Simon Godsill

Simon Godsill is Professor of Statistical Signal Processing in the Engineering Department at Cambridge University. He is also a Professorial Fellow and tutor at Corpus Christi College Cambridge. He coordinates an active research group in Signal Inference and its Applications within the Signal Processing and Communications Laboratory at Cambridge, specializing in Bayesian computational methodology, multiple object tracking, audio and music processing, and financial time series modeling. A particular methodological theme over recent years has been the development of novel techniques for optimal Bayesian filtering and smoothing, using Sequential Monte Carlo or Particle Filtering methods. Prof. Godsill has published extensively in journals, books and international conference proceedings, and has given a number of high profile invited and plenary addresses at conferences such as the Valencia conference on Bayesian Statistics, the IEEE Statistical Signal Processing Workshop and the Conference on Bayesian Inference for Stochasrtic Processes (BISP). He co-authored a seminal Springer text Digital Audio Restoration with Prof. Peter Rayner in 1998. He was technical chair of the successful IEEE NSSPW workshop in 2006 on sequential and nonlinear filtering methods, and has been on the conference panel for numerous other conferences/workshops. Prof. Godsill has served as Associate Editor for IEEE Tr.  ignal Processing and the journal Bayesian Analysis. He was Theme Leader in Tracking and Reasoning over Time for the UK’s Data and Information Fusion Defence Technology Centre (DIF-DTC) and Principal Investigator on many grants funded by the EU, EPSRC, QinetiQ, General Dynamics, MOD, Microsoft UK, Citibank and Mastercard. In 2009-10 he was co-organiser of an 18 month research program in Sequential Monte Carlo Methods at the SAMSI Institute in North Carolina. He is a  Director of CEDAR Audio Ltd. (which has received numerous accolades over the years, including a technical Oscar).

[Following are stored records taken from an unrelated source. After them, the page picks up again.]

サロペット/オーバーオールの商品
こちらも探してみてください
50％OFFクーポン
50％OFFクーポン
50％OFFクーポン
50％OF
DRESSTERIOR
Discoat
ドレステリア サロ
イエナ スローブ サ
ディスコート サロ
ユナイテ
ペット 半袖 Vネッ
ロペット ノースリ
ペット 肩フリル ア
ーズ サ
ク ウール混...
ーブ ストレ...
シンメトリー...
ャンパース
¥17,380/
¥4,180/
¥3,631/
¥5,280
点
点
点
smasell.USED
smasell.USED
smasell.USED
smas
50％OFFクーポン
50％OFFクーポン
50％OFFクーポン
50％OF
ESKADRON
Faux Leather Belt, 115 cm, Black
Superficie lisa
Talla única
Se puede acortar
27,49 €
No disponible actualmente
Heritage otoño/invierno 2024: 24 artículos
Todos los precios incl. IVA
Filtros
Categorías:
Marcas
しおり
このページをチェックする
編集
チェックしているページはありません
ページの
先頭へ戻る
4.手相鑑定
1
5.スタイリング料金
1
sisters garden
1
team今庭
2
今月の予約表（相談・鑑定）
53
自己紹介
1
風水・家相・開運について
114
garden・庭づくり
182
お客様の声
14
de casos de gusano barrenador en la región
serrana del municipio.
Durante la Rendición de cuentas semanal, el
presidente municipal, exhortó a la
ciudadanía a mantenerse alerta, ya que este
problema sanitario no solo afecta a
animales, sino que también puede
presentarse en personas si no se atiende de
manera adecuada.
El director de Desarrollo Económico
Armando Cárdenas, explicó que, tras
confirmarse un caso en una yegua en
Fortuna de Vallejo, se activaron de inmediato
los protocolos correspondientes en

Points, particles and positions: recent advances in distributed processing of agile objects


In this talk I will discuss models developed under the SIGNeTS project for agile motion of objects. I will describe new motion and observation models based on point process theory and Levy processes, as well as new advances in Gaussian process models for nonparametric modelling of motion, and will further discuss methods for distributed processing of sensor data using these models, as well as inference about target detection rates and clutter rates. The methodology is probabilistic and implemented using combinations of particle filtering and variational methods.